Als im Sommer 2007 die erste Bespitzelung eines Journalisten entdeckt wurde, habe die Telekom habe es damals versäumt, die betroffene Redaktion zu unterrichten, berichtet die "Süddeutsche Zeitung" (Donnerstag). "Die Telekom hat die Redaktion damals nicht informiert", sagte ein Telekom-Sprecher dem Blatt. Man habe gehofft, den Fall aus der Öffentlichkeit heraushalten zu können.

Rückblickend könne man dies kritisch hinterfragen. "Wir sind damals aber davon ausgegangen, dass es sich um einen Einzelfall handelt", sagte er. Das Bonner Unternehmen informierte den betroffenen Redakteur vor einigen Tagen, nachdem weitere Bespitzelungsfälle aufgetaucht waren. Laut der "Süddeutschen Zeitung" handelt es sich bei dem bespitzelten Journalisten um Reinhard Kowalewsky vom Magazin "Capital". Dieser hatte 2005 und 2006 wiederholt über Interna aus Vorstands- und Aufsichtsratssitzungen berichtet. Die Sicherheitsleute der Telekom hätten vermutet, dass der Redakteur seine Informationen vom Chef des Konzernbetriebsrats, Wilhelm Wegner, erhalte, der dem Aufsichtsrat angehört.
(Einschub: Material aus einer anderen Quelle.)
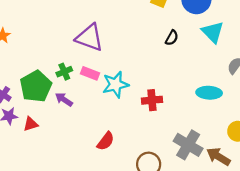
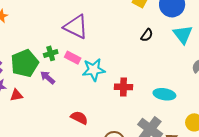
cyan ellipse: (209, 93) -> (164, 94), moved
red semicircle: (106, 141) -> (79, 118), turned -108

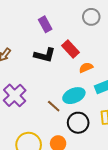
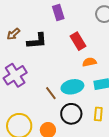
black L-shape: (45, 55) -> (37, 41), moved, turned -30

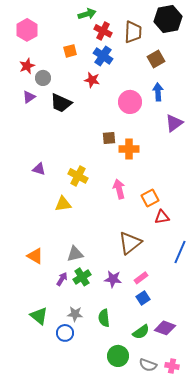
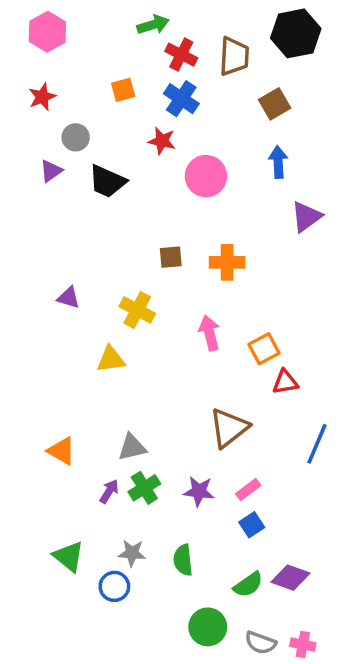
pink hexagon: (27, 30) -> (47, 32), moved
red star: (27, 66) -> (42, 97), moved
pink circle: (130, 102) -> (206, 176), moved
brown square: (109, 138) -> (171, 257), moved

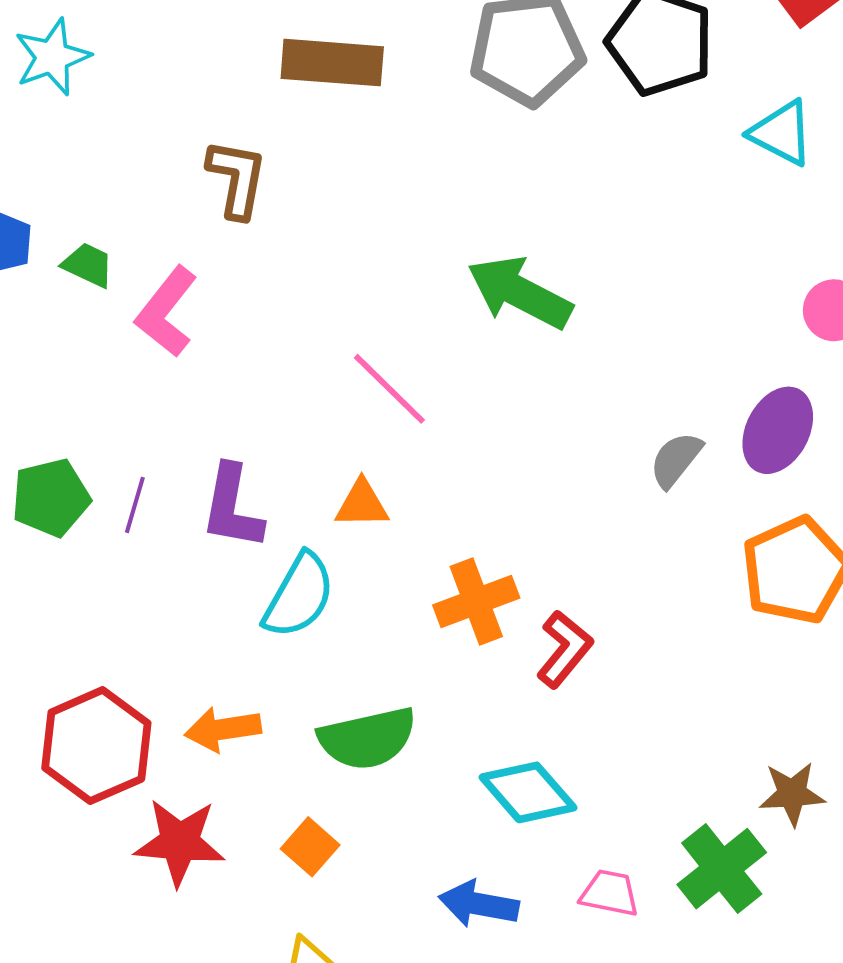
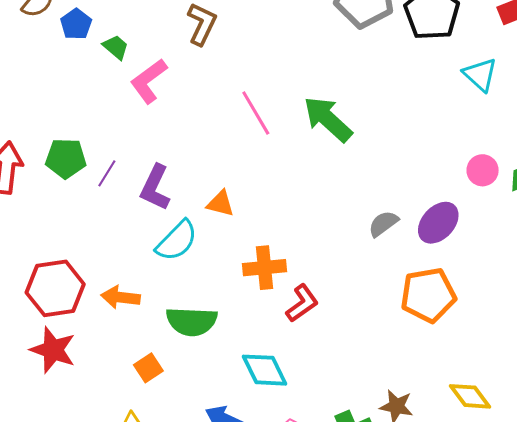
pink line: (389, 389) -> (256, 113), moved
red star: (180, 842) -> (53, 350), moved

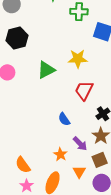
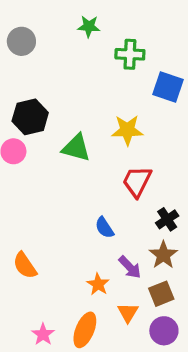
black hexagon: (17, 38) -> (30, 117), moved
green triangle: (46, 70) -> (76, 148), turned 42
orange semicircle: (23, 165) -> (25, 266), moved

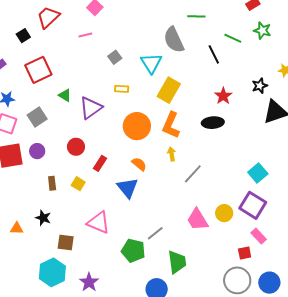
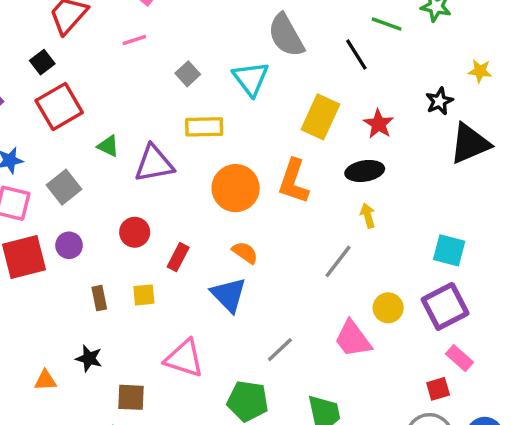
black square: (23, 36) -> (42, 62), moved
yellow rectangle: (122, 89) -> (204, 127), size x1.5
yellow rectangle: (169, 90) -> (320, 117), moved
purple triangle: (91, 108) -> (154, 164), turned 30
yellow arrow: (172, 154) -> (368, 216), moved
cyan square: (258, 173) -> (449, 250), turned -30
yellow square: (78, 184) -> (144, 295), turned -32
purple square: (253, 205) -> (445, 306), turned 36
yellow circle: (224, 213) -> (388, 308), moved
gray line: (155, 233) -> (280, 350), moved

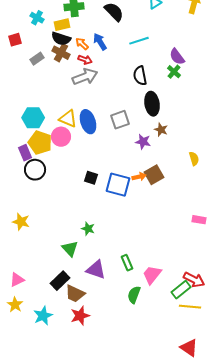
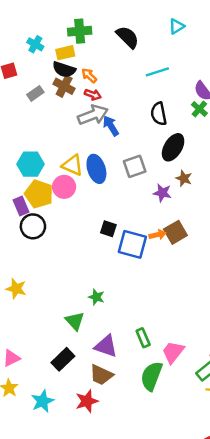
blue arrow: (100, 42) -> (111, 126), moved
black ellipse: (152, 104) -> (173, 147), turned 40
black square: (91, 178) -> (108, 229), moved
brown trapezoid: (75, 294) -> (101, 375), moved
green semicircle: (134, 295) -> (151, 376), size x1.4

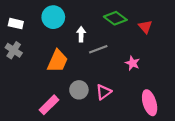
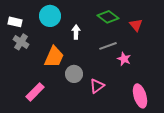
gray line: (98, 49) -> (108, 46), moved
gray cross: (14, 50) -> (21, 42), moved
gray circle: (79, 90) -> (74, 74), moved
pink rectangle: (49, 105) -> (35, 92), moved

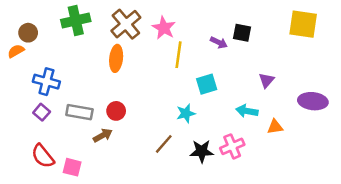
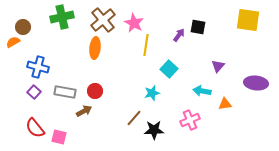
purple arrow: (219, 42) -> (179, 35), turned -80
cyan square: (207, 84) -> (169, 69), turned -30
black star: (202, 151) -> (154, 130), moved

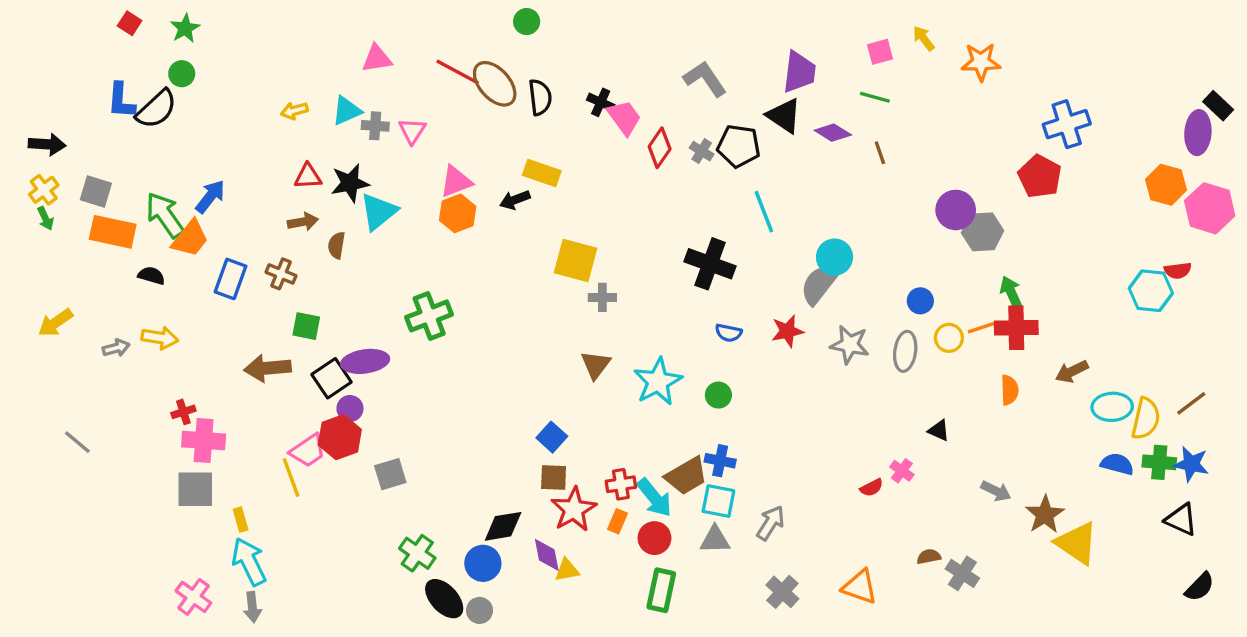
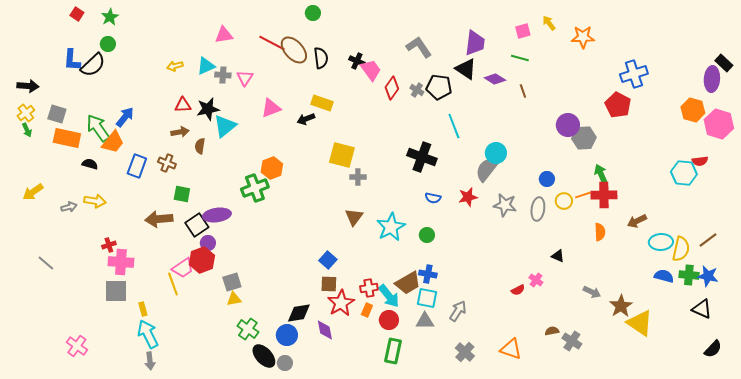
orange hexagon: (458, 213) -> (272, 168), moved
yellow triangle: (567, 570) -> (234, 299), moved
pink cross: (193, 597) -> (77, 346), moved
Der Fall "Capital" wurde bei der Telekom laut "SZ" im Sommer 2007 durch einen internen Hinweis bekannt. Obermann habe daraufhin den Chef der Sicherheitsabteilung entlassen und die Konzernsicherheit umgekrempelt.

Unterdessen stärkte der Aufsichtsrat der Telekom Vorstandschef René Obermann in der Bespitzelungsaffäre den Rücken. Das Kontrollgremium habe ausdrücklich die von ihm eingeleiteten Maßnahmen begrüßt und seinen Kurs unterstützt, um künftig einen Datenmissbrauch in dem Unternehmen zu verhindern, sagte Konzernsprecher Philipp Schindera am späten Mittwochabend in Bonn. Zu den Details, die auf der fünfstündigen Sitzung des Aufsichtsrates besprochen wurden, wollte er sich nicht äußern.
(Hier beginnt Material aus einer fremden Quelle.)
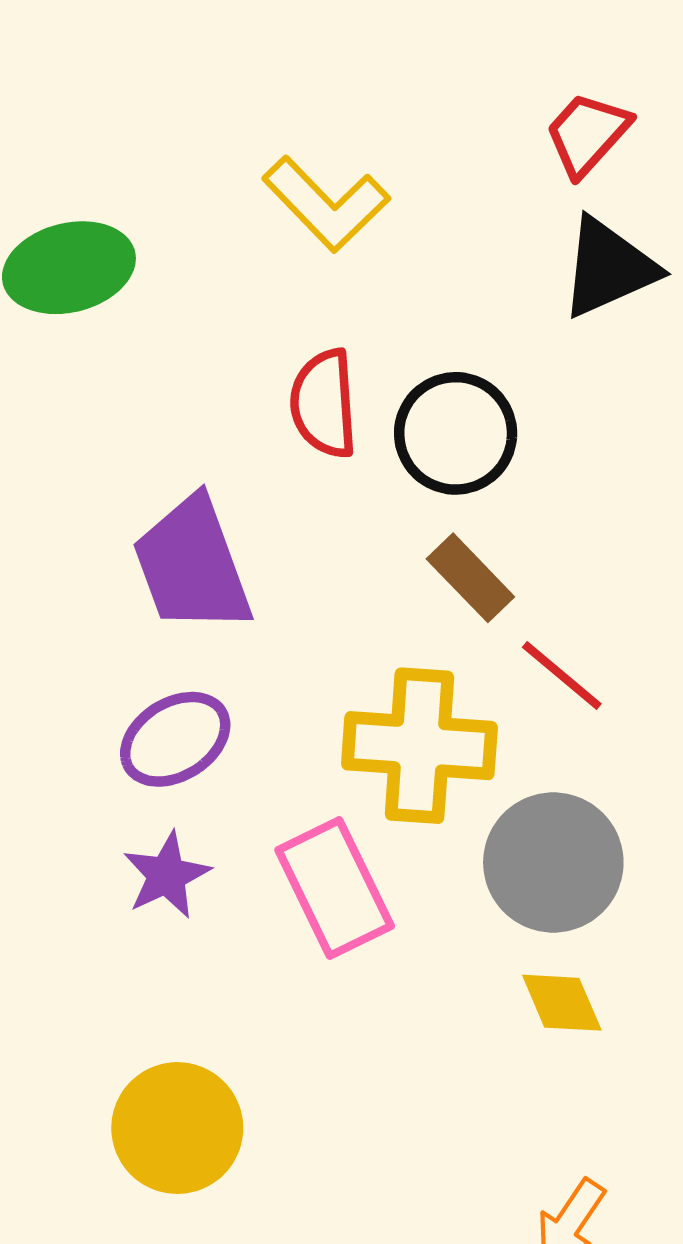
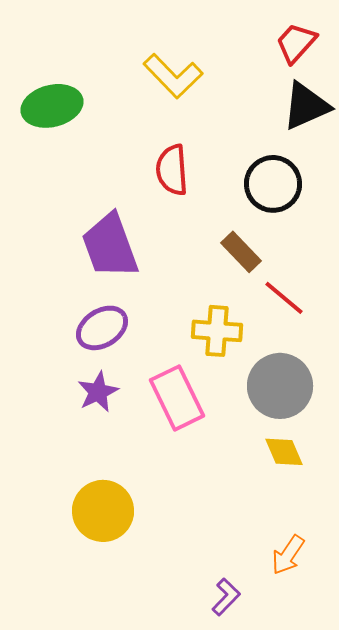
black circle: (456, 433) -> (273, 184), moved
yellow cross: (419, 746) -> (217, 331), size x0.7

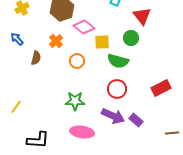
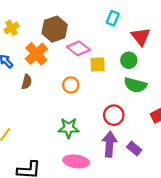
orange cross: (56, 41) -> (36, 54), moved, size x1.5
green semicircle: (118, 61) -> (135, 85), moved
purple arrow: (113, 116) -> (109, 144), turned -110

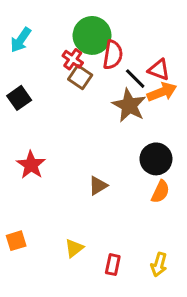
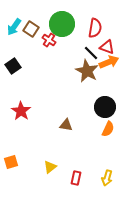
red semicircle: (113, 55) -> (95, 28), moved
brown square: (80, 77) -> (31, 29), moved
brown triangle: (98, 186) -> (66, 125), turned 40

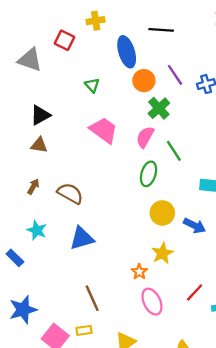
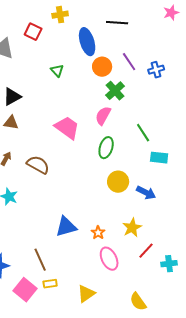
pink trapezoid: (104, 130) -> (67, 128), moved
green line: (174, 151) -> (143, 133), moved
blue triangle: (82, 238) -> (66, 227), moved
yellow star: (162, 253) -> (132, 228), moved
brown line: (92, 298) -> (40, 260), moved

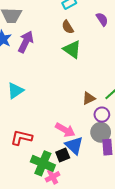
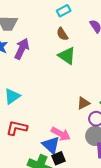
red L-shape: (21, 138) -> (17, 128), moved
blue triangle: (74, 145) -> (51, 145), moved

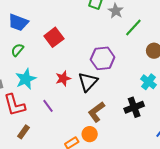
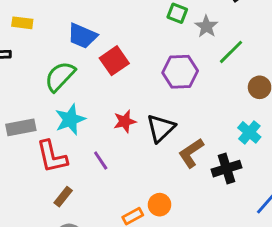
blue trapezoid: (18, 22) -> (82, 36), moved
green semicircle: (17, 50) -> (60, 76), size x1.6
purple hexagon: (103, 58) -> (180, 72), moved
brown L-shape: (96, 112) -> (191, 153), moved

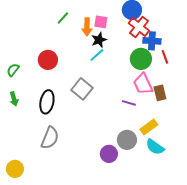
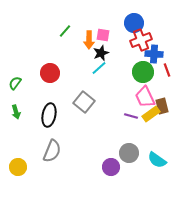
red cross: (139, 27) -> (141, 40), turned 30
yellow rectangle: (149, 127) -> (151, 114), moved
yellow circle: (15, 169) -> (18, 167), moved

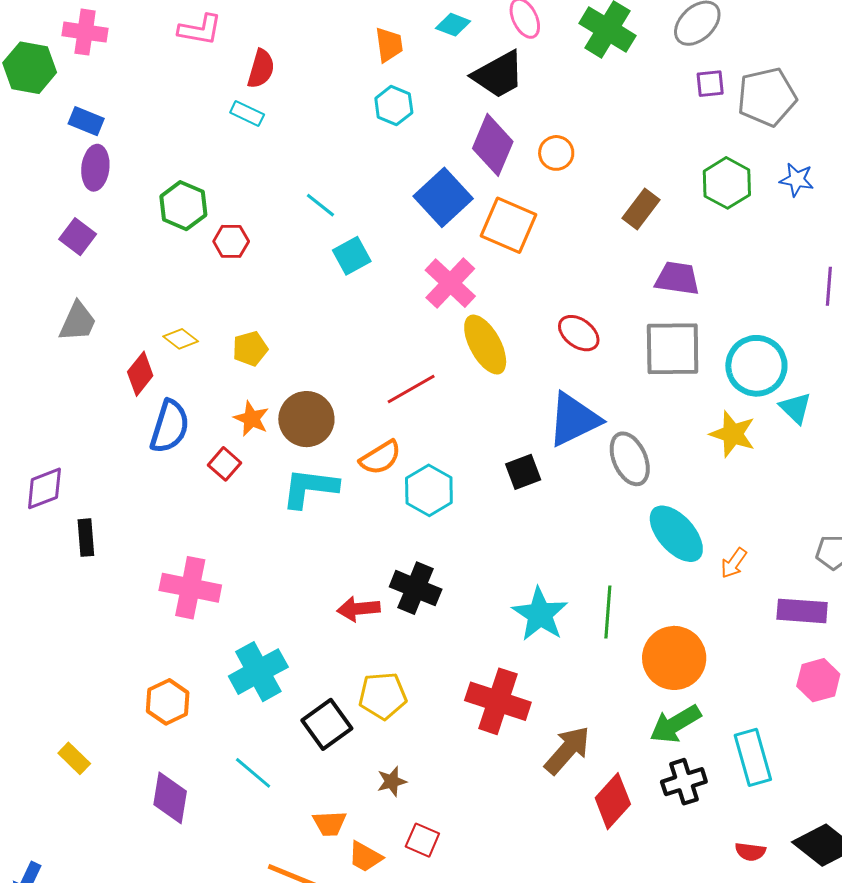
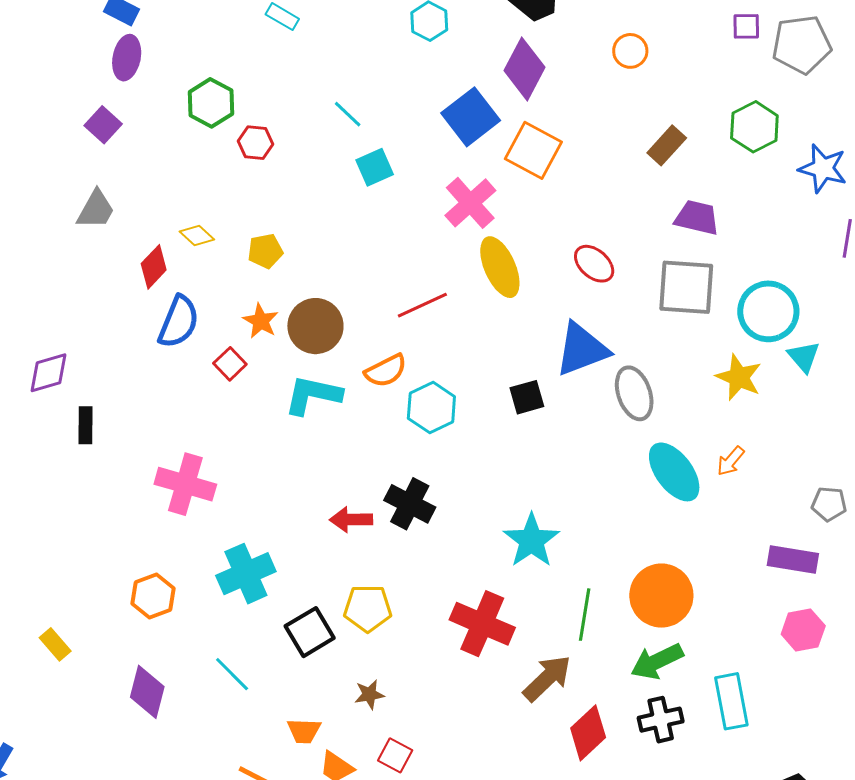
orange circle: (556, 153) -> (630, 51), moved
blue star: (797, 180) -> (823, 168), moved, size x1.4
orange arrow: (734, 563) -> (731, 461), moved
green line: (608, 612) -> (585, 615), moved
"FTD": Bespitzelung schon viel früher

Die Telekom soll aber schon viel früher als bisher bekannt Spitzelaufträge erteilt haben, um Informanten aus dem Konzern auf die Schliche zu kommen. Wie die "Financial Times Deutschland" (FTD) in ihrer Donnerstagsausgabe berichtet, erteilte das Unternehmen dazu bereits im Jahr 2000 Aufträge. Diesen Spitzelauftrag 2000 habe ein Mitarbeiter vergeben, der später zum Leiter der Telekom-Konzernsicherheit aufgestiegen sei. Unklar ist nach Angaben der Zeitung aber, in wessen Auftrag er gehandelt habe. Vorstandschef war damals Ron Sommer.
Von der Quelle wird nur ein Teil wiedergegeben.